>>>>>

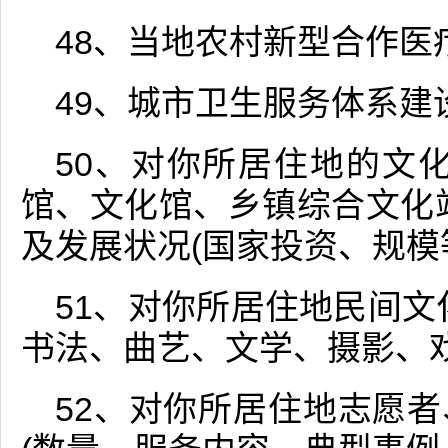
48、当地农村新型合作医
49、城市卫生服务体系建
50、对你所居住地的文
馆、文化馆、乡镇综合文化
及发展状况(国家投资、规模
51、对你所居住地民间文
书法、曲艺、文学、摄影、
52、对你所居住地志愿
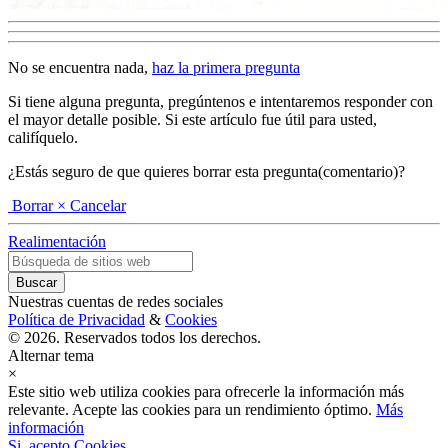
No se encuentra nada,
haz la primera pregunta
Si tiene alguna pregunta, pregúntenos e intentaremos responder con
el mayor detalle posible. Si este artículo fue útil para usted,
califíquelo.
¿Estás seguro de que quieres borrar esta pregunta(comentario)?
Borrar
× Cancelar
Realimentación
Nuestras cuentas de redes sociales
Política de Privacidad
&
Cookies
© 2026. Reservados todos los derechos.
Alternar tema
×
Este sitio web utiliza cookies para ofrecerle la información más
relevante. Acepte las cookies para un rendimiento óptimo.
Más
información
Si, acepto Cookies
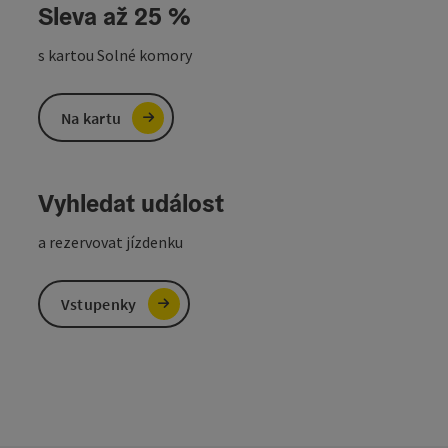
Sleva až 25 %
s kartou Solné komory
Na kartu
Vyhledat událost
a rezervovat jízdenku
Vstupenky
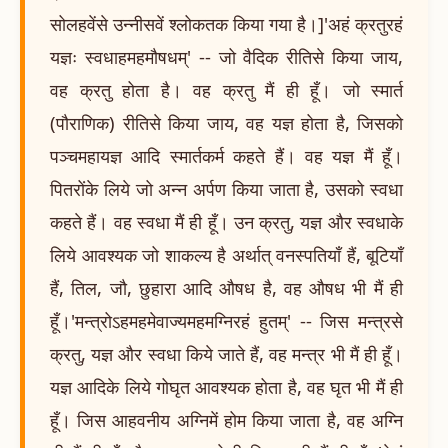
सोलहवेंसे उन्नीसवें श्लोकतक किया गया है।]'अहं क्रतुरहं
यज्ञः स्वधाहमहमौषधम्' -- जो वैदिक रीतिसे किया जाय,
वह क्रतु होता है। वह क्रतु मैं ही हूँ। जो स्मार्त
(पौराणिक) रीतिसे किया जाय, वह यज्ञ होता है, जिसको
पञ्चमहायज्ञ आदि स्मार्तकर्म कहते हैं। वह यज्ञ मैं हूँ।
पितरोंके लिये जो अन्न अर्पण किया जाता है, उसको स्वधा
कहते हैं। वह स्वधा मैं ही हूँ। उन क्रतु, यज्ञ और स्वधाके
लिये आवश्यक जो शाकल्य है अर्थात् वनस्पतियाँ हैं, बूटियाँ
हैं, तिल, जौ, छुहारा आदि औषध है, वह औषध भी मैं ही
हूँ।'मन्त्रोऽहमहमेवाज्यमहमग्निरहं हुतम्' -- जिस मन्त्रसे
क्रतु, यज्ञ और स्वधा किये जाते हैं, वह मन्त्र भी मैं ही हूँ।
यज्ञ आदिके लिये गोघृत आवश्यक होता है, वह घृत भी मैं ही
हूँ। जिस आहवनीय अग्निमें होम किया जाता है, वह अग्नि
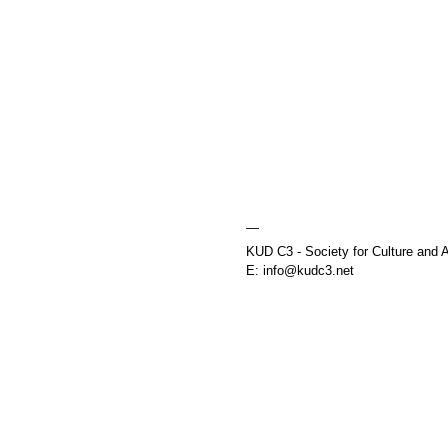
—
KUD C3 - Society for Culture and A
E: info@kudc3.net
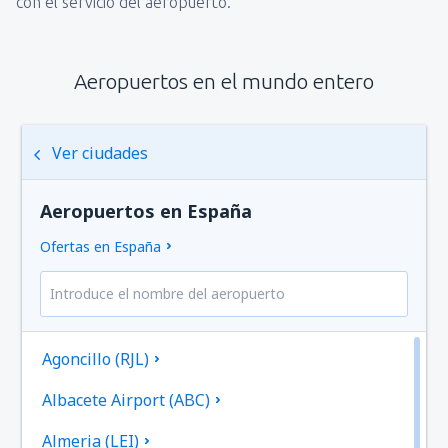
con el servicio del aeropuerto.
Aeropuertos en el mundo entero
Ver ciudades
Aeropuertos en España
Ofertas en España
Agoncillo (RJL)
Albacete Airport (ABC)
Almeria (LEI)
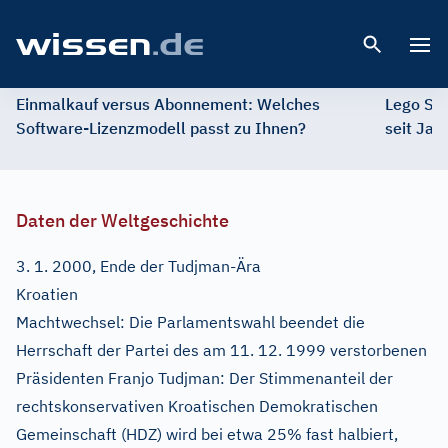
Open 
Einmalkauf versus Abonnement: Welches
Lego St
Software-Lizenzmodell passt zu Ihnen?
seit Jah
Daten der Weltgeschichte
3. 1. 2000, Ende der Tudjman-Ära
Kroatien
Machtwechsel: Die Parlamentswahl beendet die
Herrschaft der Partei des am 11. 12. 1999 verstorbenen
Präsidenten Franjo Tudjman: Der Stimmenanteil der
rechtskonservativen Kroatischen Demokratischen
Gemeinschaft (HDZ) wird bei etwa 25% fast halbiert,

<<<<<

§ **What needs to be done**: Please return the data above exactly as it stands from the line with "Si, acepto Cookies" to the line with "Einmalkauf versus Abonnement: Welches", keeping both of those lines but none of the pictures.

§ **Result of this exercise**:
Si, acepto Cookies
Sleva až 25 %
s kartou Solné komory
Na kartu
Vyhledat událost
a rezervovat jízdenku
Vstupenky
सोलहवेंसे उन्नीसवें श्लोकतक किया गया है।]'अहं क्रतुरहं
यज्ञः स्वधाहमहमौषधम्' -- जो वैदिक रीतिसे किया जाय,
वह क्रतु होता है। वह क्रतु मैं ही हूँ। जो स्मार्त
(पौराणिक) रीतिसे किया जाय, वह यज्ञ होता है, जिसको
पञ्चमहायज्ञ आदि स्मार्तकर्म कहते हैं। वह यज्ञ मैं हूँ।
पितरोंके लिये जो अन्न अर्पण किया जाता है, उसको स्वधा
कहते हैं। वह स्वधा मैं ही हूँ। उन क्रतु, यज्ञ और स्वधाके
लिये आवश्यक जो शाकल्य है अर्थात् वनस्पतियाँ हैं, बूटियाँ
हैं, तिल, जौ, छुहारा आदि औषध है, वह औषध भी मैं ही
हूँ।'मन्त्रोऽहमहमेवाज्यमहमग्निरहं हुतम्' -- जिस मन्त्रसे
क्रतु, यज्ञ और स्वधा किये जाते हैं, वह मन्त्र भी मैं ही हूँ।
यज्ञ आदिके लिये गोघृत आवश्यक होता है, वह घृत भी मैं ही
हूँ। जिस आहवनीय अग्निमें होम किया जाता है, वह अग्नि
—
KUD C3 - Society for Culture and A
E: info@kudc3.net
con el servicio del aeropuerto.
Aeropuertos en el mundo entero
Ver ciudades
Aeropuertos en España
Ofertas en España
Agoncillo (RJL)
Albacete Airport (ABC)
Almeria (LEI)
Open 
Einmalkauf versus Abonnement: Welches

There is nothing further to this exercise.